BCのTableID=5395(DataverseEntityChange)の一覧画面に戻ってF5ボタンを押してリフレッシュすると1行追加されていることがわかります。Entity Nameは”Acccount”となっています。このテーブルはこのフローのために用意されたテーブルでしょうか?それともBC-DataverseのデータIngegrationのために用意されたテーブルでこのフローでも使っているのでしょうか?
クラウドフローをOffにしてBC-DataverseのIntegrationを実施するという実験をします。クラウドフローをOffにして、、
DataverseのAccountの任意のレコードを変更し、、
BC側でDataverseの変更を同期します。
BC側に変更が反映されました。
TableID:5395のレコードは増えません。つまり、BC-DataverseのIntegrationには関係なく、”Dataverseの変更を検知してBCに反映させるクラウドフロー”のためのテーブルだということが推測できます。

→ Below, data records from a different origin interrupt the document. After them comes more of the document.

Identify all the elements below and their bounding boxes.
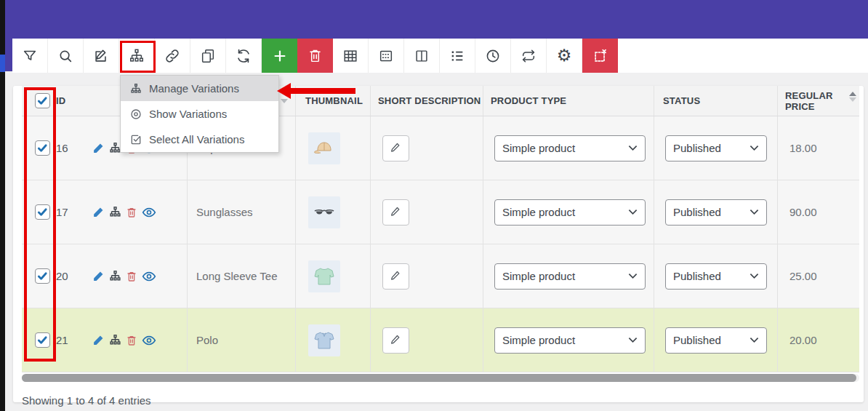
edit-description-button[interactable] [382, 135, 409, 161]
repeat-icon [521, 48, 537, 64]
polo-image [308, 324, 340, 356]
trash-icon [308, 48, 323, 63]
product-type-select[interactable]: Simple product [494, 199, 646, 226]
search-icon [57, 48, 73, 64]
clock-icon [485, 48, 501, 64]
columns-button[interactable] [404, 39, 440, 73]
chevron-down-icon [628, 337, 638, 343]
view-icon[interactable] [142, 333, 156, 348]
inline-edit-button[interactable] [369, 39, 404, 73]
status-select[interactable]: Published [665, 135, 767, 161]
add-product-button[interactable] [262, 39, 297, 73]
filter-button[interactable] [12, 39, 48, 73]
row-checkbox[interactable] [35, 332, 50, 348]
column-header-product-type[interactable]: PRODUCT TYPE [483, 86, 654, 116]
app-header [5, 0, 868, 39]
row-checkbox[interactable] [35, 268, 50, 284]
row-checkbox[interactable] [35, 204, 50, 220]
grid-icon [342, 48, 358, 64]
settings-button[interactable]: ⚙ [547, 39, 582, 73]
view-icon[interactable] [142, 269, 156, 284]
regular-price: 25.00 [778, 244, 859, 308]
menu-item-manage-variations[interactable]: Manage Variations [121, 76, 278, 101]
column-header-regular-price[interactable]: REGULAR PRICE [778, 86, 859, 116]
row-id: 21 [56, 334, 75, 346]
product-name: Sunglasses [188, 180, 296, 244]
edit-icon[interactable] [92, 270, 105, 282]
scrollbar-thumb[interactable] [22, 374, 856, 382]
refresh-button[interactable] [226, 39, 262, 73]
status-select[interactable]: Published [665, 263, 767, 290]
filter-icon [22, 48, 38, 64]
chevron-down-icon [628, 209, 638, 215]
gear-icon: ⚙ [557, 47, 572, 64]
cap-image [308, 132, 340, 164]
chevron-down-icon [750, 273, 759, 279]
edit-icon[interactable] [92, 142, 105, 154]
product-type-select[interactable]: Simple product [494, 135, 646, 161]
product-name: Long Sleeve Tee [188, 244, 296, 308]
chevron-down-icon [750, 145, 759, 151]
chevron-down-icon [750, 337, 759, 343]
view-icon[interactable] [142, 205, 156, 220]
status-select[interactable]: Published [665, 199, 767, 226]
history-button[interactable] [475, 39, 511, 73]
edit-description-button[interactable] [382, 327, 409, 354]
product-type-select[interactable]: Simple product [494, 263, 646, 290]
annotation-arrow-head [277, 83, 291, 99]
table-grid-button[interactable] [333, 39, 369, 73]
column-header-short-description[interactable]: SHORT DESCRIPTION [371, 86, 483, 116]
delete-button[interactable] [297, 39, 333, 73]
chevron-down-icon [628, 273, 638, 279]
edit-icon [93, 48, 109, 64]
menu-item-show-variations[interactable]: Show Variations [121, 101, 278, 127]
product-name: Polo [188, 308, 296, 372]
sitemap-icon [129, 48, 145, 64]
horizontal-scrollbar[interactable] [22, 374, 859, 382]
delete-icon[interactable] [126, 335, 137, 346]
variations-icon[interactable] [109, 206, 121, 218]
list-icon [449, 48, 465, 64]
link-button[interactable] [155, 39, 190, 73]
long-sleeve-tee-image [308, 260, 340, 292]
bulk-edit-button[interactable] [84, 39, 119, 73]
select-all-checkbox[interactable] [35, 93, 50, 108]
row-id: 20 [56, 270, 75, 282]
variations-icon[interactable] [109, 270, 121, 282]
variations-button[interactable] [119, 39, 155, 73]
check-square-icon [130, 134, 142, 145]
duplicate-button[interactable] [190, 39, 226, 73]
menu-item-select-all-variations[interactable]: Select All Variations [121, 127, 278, 152]
pencil-icon [390, 142, 402, 154]
eye-icon [130, 108, 142, 120]
row-checkbox[interactable] [35, 140, 50, 156]
entries-summary: Showing 1 to 4 of 4 entries [22, 394, 859, 407]
column-header-status[interactable]: STATUS [654, 86, 778, 116]
chevron-down-icon [628, 145, 638, 151]
regular-price: 90.00 [778, 180, 859, 244]
list-button[interactable] [440, 39, 475, 73]
edit-description-button[interactable] [382, 263, 409, 290]
edit-icon[interactable] [92, 206, 105, 218]
edit-icon[interactable] [92, 334, 105, 346]
chevron-down-icon [750, 209, 759, 215]
product-type-select[interactable]: Simple product [494, 327, 646, 354]
status-select[interactable]: Published [665, 327, 767, 354]
sync-button[interactable] [511, 39, 547, 73]
edit-description-button[interactable] [382, 199, 409, 226]
pencil-icon [390, 270, 402, 282]
link-icon [164, 48, 180, 64]
row-id: 16 [56, 142, 75, 154]
regular-price: 18.00 [778, 116, 859, 180]
copy-icon [200, 48, 216, 64]
sitemap-icon [130, 83, 142, 95]
toolbar: ⚙ [12, 39, 868, 73]
dashed-rows-icon [378, 48, 394, 64]
search-button[interactable] [48, 39, 84, 73]
variations-icon[interactable] [109, 334, 121, 346]
delete-icon[interactable] [126, 271, 137, 282]
refresh-icon [236, 48, 252, 64]
deselect-all-button[interactable] [582, 39, 618, 73]
sort-toggle-icon [849, 92, 856, 102]
delete-icon[interactable] [126, 207, 137, 218]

ちなみにDataverse-AccountテーブルにはDataverseの変更が反映されています。こちらはBC-Dataverse Integration用のテーブルということが言えます。(まあ、もともとそうですが。)
最後のコネクタのところはDataverseEntityChangeの構造が単純すぎるので、本当の挙動はソースコードから読み取るしかないと思います。が、挙動とかテーブル構造からの何となくの推測としてはデータの更新の仕組み自他はIntegrationの仕組みを流用しており、”DataverseEntityChange”テーブルを使用して「即時変更反映するための催促」をしているのではないかと思います。
次回はこのクラウドフローの拡張性-何に使えるか?-を検証しようと思います。